Our research group developed a novel nanotechnology-based CTC detecting platform, called Pep@MNPs, which has a strong CTC capture efficiency because of the high affinity between the self-designed EpCAM recognition peptide and the EPCAM molecule (KD/1.98×10−9 mol/L) (14). In a previous study, we found that the CTC enumerations at the baseline and the 1st clinical evaluation had the best prognostic value for MBC patients. Further, we found that the CTC count had prognostic value for PFS in the patients with stable disease (SD) (15).

The primary goal of MBC treatment is to prolong patient survival and improve their quality of life. A variety of factors are taken into account to produce the most effective results with minimal side effects (16). For patients with hormone-receptor positive and human epidermal growth factor receptor 2 negative (HR+HER2−) MBC, endocrine therapy (ET) and chemotherapy (CT) are both 1st-line treatment options. ET has the similar a survival benefit and response rate to CT; however, ET requires more time to reduce the tumor. Thus, in the absence of any clinical evidence of rapid invasive disease or visceral crisis, ET is usually the preferred option (17,18). However, to date, no clear biomarkers have been identified that can guide clinicians in the section of treatment; thus, different doctors may make different recommendation for the same patient.
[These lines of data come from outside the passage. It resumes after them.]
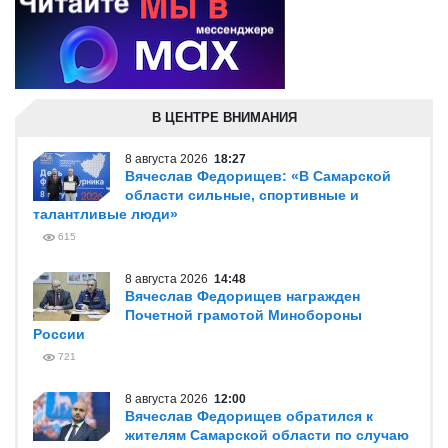
В ЦЕНТРЕ ВНИМАНИЯ
8 августа 2026
18:27
Вячеслав Федорищев: «В Самарской
области сильные, спортивные и
талантливые люди»
615
8 августа 2026
14:48
Вячеслав Федорищев награжден
Почетной грамотой Минобороны
России
721
8 августа 2026
12:00
Вячеслав Федорищев обратился к
жителям Самарской области по случаю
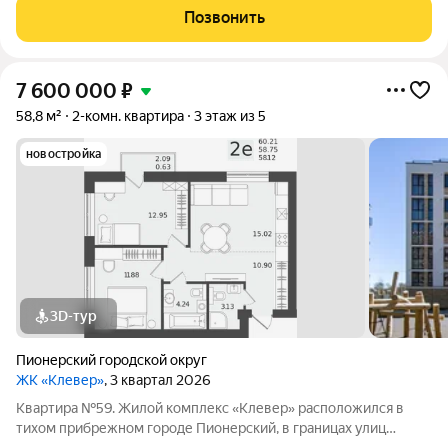
станете первым жильцом в
Позвонить
7 600 000
₽
58,8 м²
2-комн. квартира
3 этаж из 5
новостройка
3D-тур
Пионерский городской округ
ЖК «Клевер»
, 3 квартал 2026
Квартира №59. Жилой комплекс «Клевер» расположился в
тихом прибрежном городе Пионерский, в границах улиц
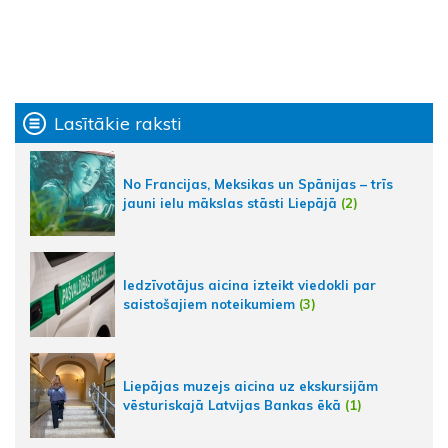
Lasītākie raksti
No Francijas, Meksikas un Spānijas – trīs
jauni ielu mākslas stāsti Liepājā
(2)
Iedzīvotājus aicina izteikt viedokli par
saistošajiem noteikumiem
(3)
Liepājas muzejs aicina uz ekskursijām
vēsturiskajā Latvijas Bankas ēkā
(1)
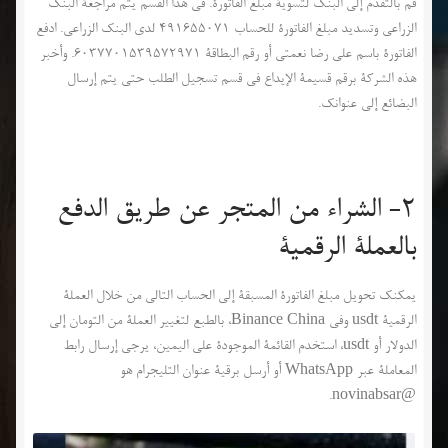
فم بالتقدم إلى البنك لتسوية مبلغ الفاتورة. في هذا القسم يتم مراجعة البنك
الزراعي وتسديد مبلغ الفاتورة للحساب 491655071 لدى البنك الزراعي. ادفع
الفاتورة باسم علي رضا نعمتي أو رقم البطاقة 6037701539572971. وأخبر
هذه الشركة برقم قسيمة الإيداع في قسم تسجيل الطلب حتى يتم إرسال
البضائع إلى عنوانك.
2- الشراء من المتجر عن طريق الدفع
بالعملة الرقمية
يمكنك تحويل مبلغ الفاتورة المسبقة إلى الحساب التالي من خلال العملة
الرقمية usdt وفي Binance China، بالطبع لتغيير العملة من التومان إلى
الدولار أو usdt، استخدم القائمة الموجودة على اليمين، يرجى إرسال رابط
المعاملة عبر WhatsApp أو أرسل برقية عنوان التليجرام هو
@novinabsar.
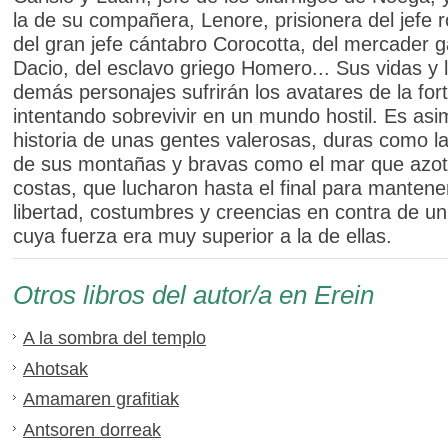
la de su compañera, Lenore, prisionera del jefe
del gran jefe cántabro Corocotta, del mercader g
Dacio, del esclavo griego Homero... Sus vidas y 
demás personajes sufrirán los avatares de la for
intentando sobrevivir en un mundo hostil. Es asi
historia de unas gentes valerosas, duras como l
de sus montañas y bravas como el mar que azot
costas, que lucharon hasta el final para mantene
libertad, costumbres y creencias en contra de un
cuya fuerza era muy superior a la de ellas.
Otros libros del autor/a en Erein
A la sombra del templo
Ahotsak
Amamaren grafitiak
Antsoren dorreak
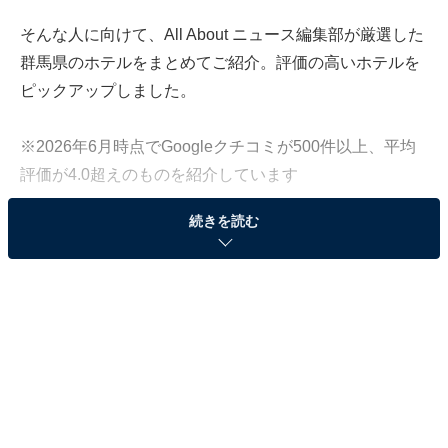
そんな人に向けて、All About ニュース編集部が厳選した
群馬県のホテルをまとめてご紹介。評価の高いホテルを
ピックアップしました。
※2026年6月時点でGoogleクチコミが500件以上、平均
評価が4.0超えのものを紹介しています
続きを読む
この記事の執筆者：
All About ニュース お買
いもの部
Amazonのセール商品から売れ筋ランキングまで、毎日のお買いも
のがもっと楽しく、もっとお得になる情報をお届け。編集部員によ
る独自レビューなど、ここでしか手に入らない情報も満載です。
...続きを読む
※本記事で紹介している商品の購入やサービスの利用により、売上の一部が
オールアバウトに還元されることがあります。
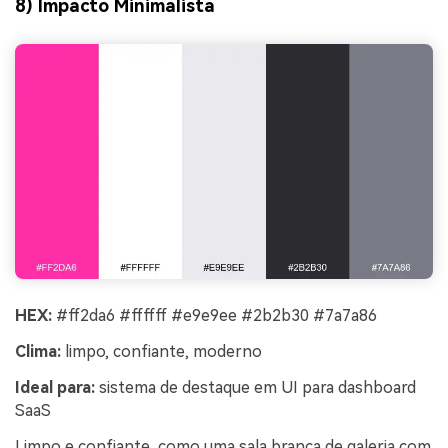
8) Impacto Minimalista
HEX:
#ff2da6 #ffffff #e9e9ee #2b2b30 #7a7a86
Clima:
limpo, confiante, moderno
Ideal para:
sistema de destaque em UI para dashboard
SaaS
Limpo e confiante, como uma sala branca de galeria com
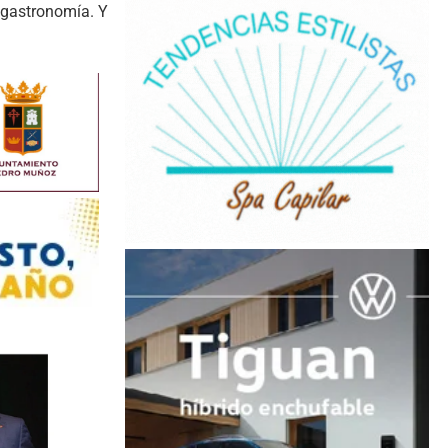
n gastronomía. Y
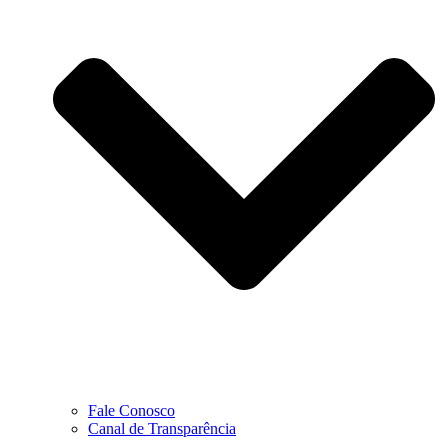
Fale Conosco
Canal de Transparência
Therefore, the prognostic factors of ET and CT are highly needed. The outcome of the treatment is associated with molecular characteristics of tumor cells, which is determined on the primary tumor. However, the characteristics of metastatic tumor will change over time in a certain proportion of patients (19). However, tissue biopsy from metastatic lesions is invasive and impossible because of inaccessible lesions. CTC is an attractive alternative noninvasive method to test the characteristics of metastatic tumor. Printz et al. reported that if the treatment choice of HR+HER2− MBC patients was based on the CTC count rather than clinical experience, the risk of death was significantly reduced by 35% (20).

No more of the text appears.